To cite some examples about the anionic-cationic interaction in the cream dosage form, the inventors made some formulations (see tables 1-5) containing Xanthan gum and chitosan, acrylic acid polymer and chitosan, sodium lauryl sulfate and Chitosan, Sodium Docusate and Chitosan and Arabica Gum and Chitosan. The results clearly indicate the occurrence of interactions that were highly visible and seen as bulges in the entire system. The final product was not of aesthetic appearance without homogeneity either. The attached figure 1 clearly explains the interaction between chitosan and unsuitable anionic excipients. Based on the observations and through knowledge about the excipients, the inventors arrived at a robust formula without any kind of possible interaction.

TABLE 1: Formulation of a diaper anti-dermatitis cream with Chitosan and Rubber Xantana TABLE 2: Formulation of a Anti-dermatitis diaper cream with Chitosan and Acrylic Acrylic Polymer TABLE 3: Formulation of a Anti-dermatitis diaper cream with Chitosan and TABLE 4: Formulation of a Anti-dermatitis diaper cream with Chitosan and Sodium Docusate No. S Ingredients |% (· P'P) 1 Solution of 50% Benzalkonium Chloride 0.02 2 Cetrimide 0.2 3 Chitosan 0.25 4 Lactic Acid 0.1 5 Sodium Docusate 1.00 6 Chlorocresol 0.1 7 White Soft Vaseline 1 1 8 Cetostearyl alcohol 5 9 Cetomacrogol 1000 2.5 10 Light Liquid Vaseline 10 11 Propylene glycol 5 12 Disodium EDTA 0.1 13 Disodium Hydrogen Orthophosphate 0.5 14 Purified Water '64.5 TABLE 5: Formulation of a Anti-dermatitis diaper cream with Chitosan and Arabian rubber The above products (Table 1 to 5) are examples of products that do not form homogeneous creams, and produce inhomogeneous creams of the type illustrated in Figure 1. However the proportions stated in these examples are some things that a person skilled in the art the currently available knowledge can be used. Only after a thorough and extensive trial and error would it be possible to reach the correct types and proportions of excipients.
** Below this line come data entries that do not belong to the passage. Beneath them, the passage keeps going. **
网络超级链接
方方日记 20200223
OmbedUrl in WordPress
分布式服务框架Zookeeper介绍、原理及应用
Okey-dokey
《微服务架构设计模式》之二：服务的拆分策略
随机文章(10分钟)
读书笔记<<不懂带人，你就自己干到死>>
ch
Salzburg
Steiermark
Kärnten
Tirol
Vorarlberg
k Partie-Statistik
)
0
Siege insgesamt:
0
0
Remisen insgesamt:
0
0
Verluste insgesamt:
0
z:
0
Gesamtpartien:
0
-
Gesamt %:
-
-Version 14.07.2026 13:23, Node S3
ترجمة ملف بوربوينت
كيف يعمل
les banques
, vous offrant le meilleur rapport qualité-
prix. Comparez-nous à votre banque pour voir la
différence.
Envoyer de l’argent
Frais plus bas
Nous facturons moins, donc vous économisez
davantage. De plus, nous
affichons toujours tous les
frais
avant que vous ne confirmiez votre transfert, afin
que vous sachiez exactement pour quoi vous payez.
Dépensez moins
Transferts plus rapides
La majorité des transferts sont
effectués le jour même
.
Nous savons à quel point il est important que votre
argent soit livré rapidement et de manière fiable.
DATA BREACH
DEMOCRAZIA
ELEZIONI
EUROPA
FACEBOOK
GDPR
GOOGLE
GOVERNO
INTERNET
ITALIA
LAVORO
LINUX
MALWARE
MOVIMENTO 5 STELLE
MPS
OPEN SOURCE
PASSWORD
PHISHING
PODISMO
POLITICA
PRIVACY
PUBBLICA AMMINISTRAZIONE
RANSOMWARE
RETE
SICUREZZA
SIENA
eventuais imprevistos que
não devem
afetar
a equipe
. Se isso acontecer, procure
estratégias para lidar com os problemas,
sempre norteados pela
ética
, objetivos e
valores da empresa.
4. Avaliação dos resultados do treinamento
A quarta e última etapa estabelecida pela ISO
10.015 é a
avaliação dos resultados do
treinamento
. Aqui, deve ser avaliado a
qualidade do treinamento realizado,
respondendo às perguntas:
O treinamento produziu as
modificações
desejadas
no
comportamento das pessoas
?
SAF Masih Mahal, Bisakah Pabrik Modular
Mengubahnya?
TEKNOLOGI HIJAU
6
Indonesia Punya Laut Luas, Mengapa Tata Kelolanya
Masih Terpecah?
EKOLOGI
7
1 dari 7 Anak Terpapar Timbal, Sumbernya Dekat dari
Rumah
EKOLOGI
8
As we have discussed previously, in a therapy, diaper rash anti-dermatitis agents provide relief to dermatitis infections of the diaper. However, aspects such as, protection of the skin, bleeding at the site, mobility of pathogens from one site to another, etc., are not directed so far to a single-dose therapy.

The present invention with its application of a single dose covers this difference by incorporating chitosan and taking advantage of the required benefits of skin protection (through a property that forms the film), stopping bleeding (by means of the property that coagulates the blood) and the immobilization of pathogenic microbes (due to its cationic electrostatic property).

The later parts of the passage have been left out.